Obama considers opening up U.S. ties to Cuba after more than 50 years of bitter estrangement one of his signature foreign policy achievements. He visited the Caribbean island nation in March – the first sitting U.S. president to do so since 1928.
“I have come here to bury the last remnants of the Cold War in the Americas,” he told the Cuban people.
Over the past two years, the two countries have re-opened their embassies after more than 50 years. U.S. cruise ships are now docking in Cuba, and there are regular flights by U.S. airlines to the island.
Reacting to Fidel Castro’s death, Obama issued a diplomatically worded written statement, offering condolences to the Castro family. It said: “History will record and judge the enormous impact of this singular figure on the people and the world around him.”
FILE - U.S. President Barack Obama (L) and Cuban President Raul Castro hold a joint press conference after meeting at the Revolution Palace in Havana, March 21, 2016. In Havana last year, Obama told the Cuban people that he came "to bury the last remnants of the Cold War in the Americas.”
Trump issued a toughly worded statement calling Fidel Castro “a brutal dictator who oppressed his own people for nearly six decades.” Trump pledged that his incoming administration will “do all it can to ensure the Cuban people can finally begin their journey toward prosperity and liberty.”
Fidel Castro’s 85-year-old brother Raul is Cuba’s current president. He helped to draw up the opening to the U.S. but has not introduced any major political or economic reforms to the communist system. Raul Castro appears to be in good health and firmly in control. He has pledged to step down in 2018.
Future ties in question
The death of the iconic revolutionary figure, 90-year-old Fidel Castro, and Trump’s election are raising questions about what will happen to the warming of U.S.-Cuban ties. A senior Trump adviser, Kellyanne Conway, told ABC News This Week Sunday that Trump is open to any number of possibilities on resetting U.S. relations with Cuba, but he would demand concessions in return.

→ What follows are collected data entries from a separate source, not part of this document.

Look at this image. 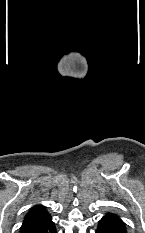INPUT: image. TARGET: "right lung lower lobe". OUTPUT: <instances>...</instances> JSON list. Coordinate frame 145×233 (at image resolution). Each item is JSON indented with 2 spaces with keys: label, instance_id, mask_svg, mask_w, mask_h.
<instances>
[{
  "label": "right lung lower lobe",
  "instance_id": "1",
  "mask_svg": "<svg viewBox=\"0 0 145 233\" xmlns=\"http://www.w3.org/2000/svg\"><path fill=\"white\" fill-rule=\"evenodd\" d=\"M24 233H57L55 224L52 221V218L44 220L43 222L35 225L30 230L25 231Z\"/></svg>",
  "mask_w": 145,
  "mask_h": 233
}]
</instances>
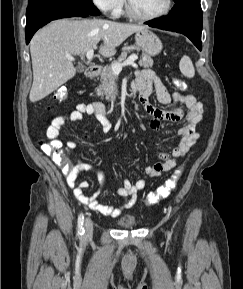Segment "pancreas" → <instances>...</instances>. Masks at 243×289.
Returning a JSON list of instances; mask_svg holds the SVG:
<instances>
[{"label": "pancreas", "mask_w": 243, "mask_h": 289, "mask_svg": "<svg viewBox=\"0 0 243 289\" xmlns=\"http://www.w3.org/2000/svg\"><path fill=\"white\" fill-rule=\"evenodd\" d=\"M133 50L140 51L139 47L137 46L134 45L127 46L125 50L121 53V55L118 57V59L114 61L112 64L122 62L127 57V54ZM112 64L107 65L102 69L100 75L101 85H99V87L96 88V93L98 97H101V99H103L105 96L106 100L111 101H113L118 95L117 85L115 84V74L111 69ZM139 65L144 68L152 67L153 60L146 53H142V58L139 61Z\"/></svg>", "instance_id": "pancreas-1"}]
</instances>
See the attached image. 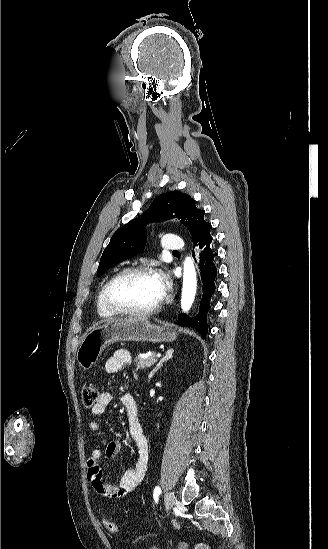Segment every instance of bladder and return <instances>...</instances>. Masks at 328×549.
Here are the masks:
<instances>
[{
	"label": "bladder",
	"mask_w": 328,
	"mask_h": 549,
	"mask_svg": "<svg viewBox=\"0 0 328 549\" xmlns=\"http://www.w3.org/2000/svg\"><path fill=\"white\" fill-rule=\"evenodd\" d=\"M154 549H160V548L156 547V548H154Z\"/></svg>",
	"instance_id": "1"
}]
</instances>
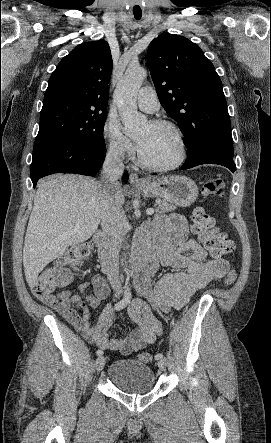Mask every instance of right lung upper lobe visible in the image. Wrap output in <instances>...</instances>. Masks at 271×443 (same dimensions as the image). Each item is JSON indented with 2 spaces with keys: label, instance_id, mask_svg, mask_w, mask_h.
<instances>
[{
  "label": "right lung upper lobe",
  "instance_id": "1",
  "mask_svg": "<svg viewBox=\"0 0 271 443\" xmlns=\"http://www.w3.org/2000/svg\"><path fill=\"white\" fill-rule=\"evenodd\" d=\"M112 57L104 40L76 46L51 74L43 103L73 100L107 107Z\"/></svg>",
  "mask_w": 271,
  "mask_h": 443
}]
</instances>
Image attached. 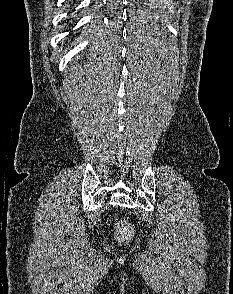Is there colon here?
<instances>
[{
	"label": "colon",
	"instance_id": "obj_1",
	"mask_svg": "<svg viewBox=\"0 0 233 294\" xmlns=\"http://www.w3.org/2000/svg\"><path fill=\"white\" fill-rule=\"evenodd\" d=\"M132 235L131 226L125 221H118L116 226V238L121 243H126Z\"/></svg>",
	"mask_w": 233,
	"mask_h": 294
}]
</instances>
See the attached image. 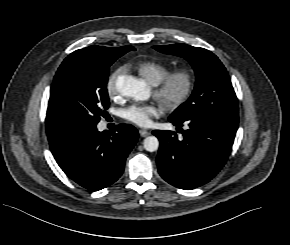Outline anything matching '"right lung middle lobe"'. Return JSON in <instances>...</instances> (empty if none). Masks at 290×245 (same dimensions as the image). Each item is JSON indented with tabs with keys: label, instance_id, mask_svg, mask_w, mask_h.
<instances>
[{
	"label": "right lung middle lobe",
	"instance_id": "right-lung-middle-lobe-1",
	"mask_svg": "<svg viewBox=\"0 0 290 245\" xmlns=\"http://www.w3.org/2000/svg\"><path fill=\"white\" fill-rule=\"evenodd\" d=\"M125 53L97 54L81 49L71 53L54 77L48 111L68 128L97 125L109 106V67Z\"/></svg>",
	"mask_w": 290,
	"mask_h": 245
}]
</instances>
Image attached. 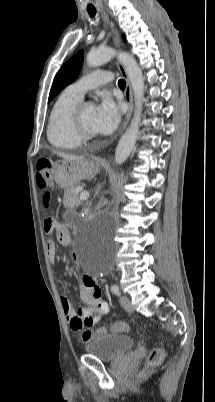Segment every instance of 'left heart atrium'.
I'll return each instance as SVG.
<instances>
[{
	"label": "left heart atrium",
	"instance_id": "1",
	"mask_svg": "<svg viewBox=\"0 0 215 402\" xmlns=\"http://www.w3.org/2000/svg\"><path fill=\"white\" fill-rule=\"evenodd\" d=\"M119 121V108L108 95L103 96L101 102L95 107L93 130L99 134L111 133L116 129Z\"/></svg>",
	"mask_w": 215,
	"mask_h": 402
}]
</instances>
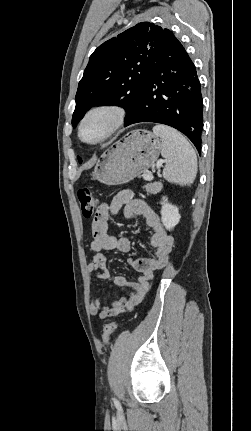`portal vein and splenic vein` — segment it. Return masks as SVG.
Listing matches in <instances>:
<instances>
[{
  "label": "portal vein and splenic vein",
  "instance_id": "1",
  "mask_svg": "<svg viewBox=\"0 0 251 431\" xmlns=\"http://www.w3.org/2000/svg\"><path fill=\"white\" fill-rule=\"evenodd\" d=\"M164 161H161V162H159L158 164H157V167L159 168L161 165H162V163H163ZM143 178L145 179V180H147V181H150V180H152L153 179V175H151V174H146V175H144L143 176Z\"/></svg>",
  "mask_w": 251,
  "mask_h": 431
}]
</instances>
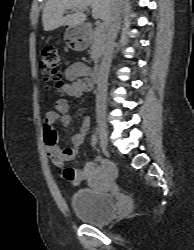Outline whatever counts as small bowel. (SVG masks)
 <instances>
[{
  "label": "small bowel",
  "instance_id": "small-bowel-1",
  "mask_svg": "<svg viewBox=\"0 0 194 250\" xmlns=\"http://www.w3.org/2000/svg\"><path fill=\"white\" fill-rule=\"evenodd\" d=\"M67 83L63 87V93L69 97H80L85 92L92 89L93 83L89 77V67L84 63L72 64L66 71ZM61 124L68 127L72 123V116L69 114V104L64 98L58 99L54 104V109L47 112L43 127V137L47 149V154L53 164L62 172V177L72 183L79 184L83 181H92L98 174V169L92 163H86L81 169L66 168V162L73 161L78 152V148L83 144L90 129V120L83 118L79 131L72 135L68 146L62 148L58 144V133L56 125ZM103 173L114 177L115 169L110 164L102 167Z\"/></svg>",
  "mask_w": 194,
  "mask_h": 250
}]
</instances>
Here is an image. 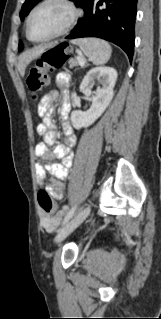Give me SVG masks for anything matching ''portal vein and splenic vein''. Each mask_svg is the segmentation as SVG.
Instances as JSON below:
<instances>
[{"label": "portal vein and splenic vein", "instance_id": "18ae733b", "mask_svg": "<svg viewBox=\"0 0 161 319\" xmlns=\"http://www.w3.org/2000/svg\"><path fill=\"white\" fill-rule=\"evenodd\" d=\"M77 60H78L80 65L84 64V59L81 56H77Z\"/></svg>", "mask_w": 161, "mask_h": 319}]
</instances>
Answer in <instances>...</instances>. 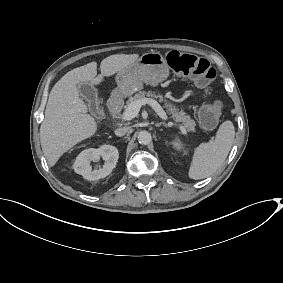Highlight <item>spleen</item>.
I'll return each mask as SVG.
<instances>
[{
    "mask_svg": "<svg viewBox=\"0 0 283 283\" xmlns=\"http://www.w3.org/2000/svg\"><path fill=\"white\" fill-rule=\"evenodd\" d=\"M235 138V129L231 121L223 122L214 140L201 143L194 150L189 177L195 180L212 175L224 163Z\"/></svg>",
    "mask_w": 283,
    "mask_h": 283,
    "instance_id": "obj_1",
    "label": "spleen"
}]
</instances>
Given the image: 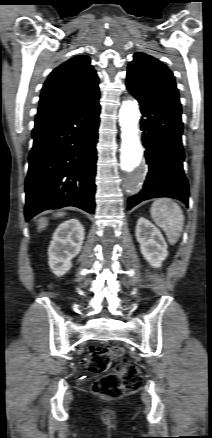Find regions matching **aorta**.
<instances>
[{
    "label": "aorta",
    "mask_w": 212,
    "mask_h": 438,
    "mask_svg": "<svg viewBox=\"0 0 212 438\" xmlns=\"http://www.w3.org/2000/svg\"><path fill=\"white\" fill-rule=\"evenodd\" d=\"M139 108L134 100L124 101L119 110V123L121 126V155L120 165L122 170L132 172L137 168L142 159L143 149L138 136Z\"/></svg>",
    "instance_id": "aorta-1"
}]
</instances>
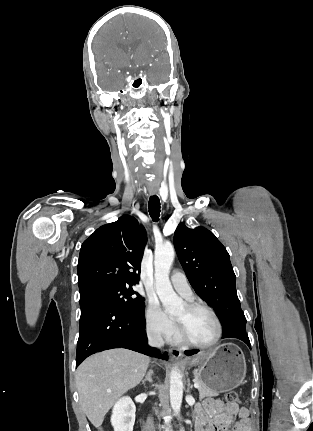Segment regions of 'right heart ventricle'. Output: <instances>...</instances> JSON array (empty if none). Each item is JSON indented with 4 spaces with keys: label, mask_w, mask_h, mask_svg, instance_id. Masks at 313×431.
I'll list each match as a JSON object with an SVG mask.
<instances>
[{
    "label": "right heart ventricle",
    "mask_w": 313,
    "mask_h": 431,
    "mask_svg": "<svg viewBox=\"0 0 313 431\" xmlns=\"http://www.w3.org/2000/svg\"><path fill=\"white\" fill-rule=\"evenodd\" d=\"M172 342H179V339H178V337H177V334L175 333L173 336H171L170 338H169Z\"/></svg>",
    "instance_id": "e07e8e85"
}]
</instances>
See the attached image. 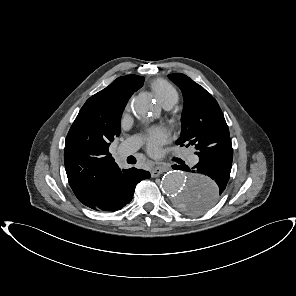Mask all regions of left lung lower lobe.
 Wrapping results in <instances>:
<instances>
[{"instance_id":"0a47b994","label":"left lung lower lobe","mask_w":296,"mask_h":296,"mask_svg":"<svg viewBox=\"0 0 296 296\" xmlns=\"http://www.w3.org/2000/svg\"><path fill=\"white\" fill-rule=\"evenodd\" d=\"M217 150L199 157V163L193 168L186 165H174L173 168L192 173L191 177L209 176L217 184L215 191H207L200 196L192 197L187 203V211L199 213L212 207L223 194L232 167L233 149L231 139L219 143Z\"/></svg>"}]
</instances>
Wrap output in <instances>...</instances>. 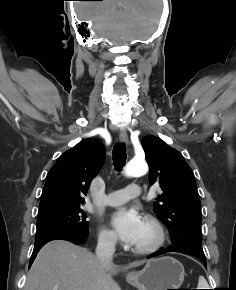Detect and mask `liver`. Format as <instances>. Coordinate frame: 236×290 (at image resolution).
I'll return each instance as SVG.
<instances>
[{
  "mask_svg": "<svg viewBox=\"0 0 236 290\" xmlns=\"http://www.w3.org/2000/svg\"><path fill=\"white\" fill-rule=\"evenodd\" d=\"M144 261H135L129 268ZM119 267L102 264L84 247L64 240L45 244L27 275L24 290H121L113 280Z\"/></svg>",
  "mask_w": 236,
  "mask_h": 290,
  "instance_id": "obj_1",
  "label": "liver"
}]
</instances>
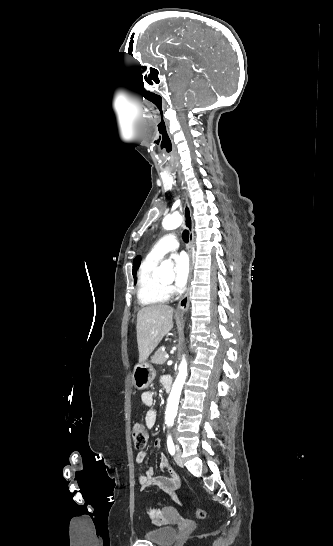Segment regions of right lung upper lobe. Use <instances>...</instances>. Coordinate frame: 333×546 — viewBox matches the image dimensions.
Returning a JSON list of instances; mask_svg holds the SVG:
<instances>
[{
    "mask_svg": "<svg viewBox=\"0 0 333 546\" xmlns=\"http://www.w3.org/2000/svg\"><path fill=\"white\" fill-rule=\"evenodd\" d=\"M140 261H141V257H140V256H137V257L134 259L133 265H134V264H137V265L139 266V265H140Z\"/></svg>",
    "mask_w": 333,
    "mask_h": 546,
    "instance_id": "cb5924a9",
    "label": "right lung upper lobe"
}]
</instances>
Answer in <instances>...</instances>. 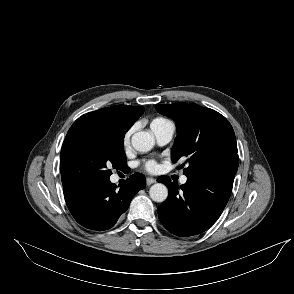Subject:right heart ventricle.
Here are the masks:
<instances>
[{
	"label": "right heart ventricle",
	"mask_w": 294,
	"mask_h": 294,
	"mask_svg": "<svg viewBox=\"0 0 294 294\" xmlns=\"http://www.w3.org/2000/svg\"><path fill=\"white\" fill-rule=\"evenodd\" d=\"M170 121L163 117H156L150 123V128L152 131L158 129L159 127L169 123Z\"/></svg>",
	"instance_id": "e07e8e85"
}]
</instances>
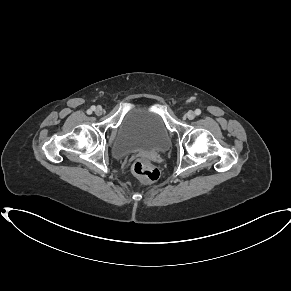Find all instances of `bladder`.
<instances>
[{"instance_id": "1", "label": "bladder", "mask_w": 291, "mask_h": 291, "mask_svg": "<svg viewBox=\"0 0 291 291\" xmlns=\"http://www.w3.org/2000/svg\"><path fill=\"white\" fill-rule=\"evenodd\" d=\"M171 142L170 131L154 108L146 104L131 109L122 120L111 152L122 157L134 152L166 150Z\"/></svg>"}]
</instances>
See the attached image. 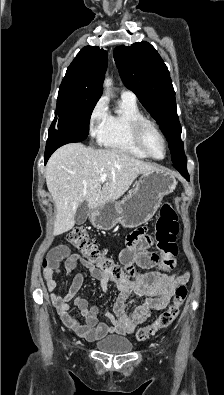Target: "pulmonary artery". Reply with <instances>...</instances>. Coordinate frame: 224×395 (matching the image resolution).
Here are the masks:
<instances>
[{
    "instance_id": "pulmonary-artery-1",
    "label": "pulmonary artery",
    "mask_w": 224,
    "mask_h": 395,
    "mask_svg": "<svg viewBox=\"0 0 224 395\" xmlns=\"http://www.w3.org/2000/svg\"><path fill=\"white\" fill-rule=\"evenodd\" d=\"M121 97L125 98V99H128V100H131V101H136V99H137L136 95L132 91H130L128 89H123L121 91Z\"/></svg>"
}]
</instances>
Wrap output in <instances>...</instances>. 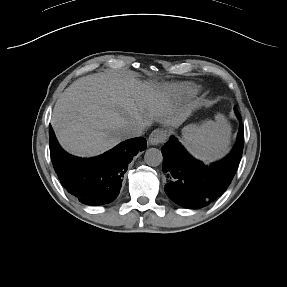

“But we remain very firm that when you open up diplomatic relations, as President Obama has, with Cuba and Fidel Castro in the last several years, that to get nothing in return, including political prisoners and assurances that people on the island of Cuba will be free politically and economically - I mean, I've personally met, and I'm sure you have, victims of Fidel Castro's oppression and his torture and his imprisonment.”
Conway said the release of political prisoners held in Cuba would be a key factor in future relations.
Obama’s Cuban policies also have been criticized by a number of lawmakers from both major parties. Republican Senator Marco Rubio of Florida called Obama’s statement on Fidel Castro’s death “pathetic,” saying there is no mention of the thousands he killed and imprisoned.
FILE - Then Republican presidential candidate Donald Trump, right, talks with his his then campaign manager, now senior adviser, Kellyanne Conway during a visit to Brook Park, Ohio, Sept. 5, 2016. Trump has pledged that his incoming administration will “do all it can to ensure the Cuban people can finally begin their journey toward prosperity and liberty."
Republican Senator Ted Cruz of Texas, whose father is from Cuba, told ABC News This Week that the coming days will be a test of resolve.
“I very much hope that we don’t see any U.S. government officials going to Fidel Castro’s funeral. I hope we don’t see Barack Obama and Joe Biden and Hillary Clinton and Democrats lining up to lionize a murderous tyrant and thug.”
The White House has not announced who will be traveling to Fidel Castro’s funeral on December 4.
Some lawmakers are hoping that the passing of Fidel Castro may usher in a new chapter in U.S.-Cuban ties. Democratic Senator Amy Klobuchar of Minnesota has introduced bipartisan legislation to lift the 50-year-old U.S. trade embargo on Cuba, saying it is based on the ghosts of the past. Only Congress can lift the embargo.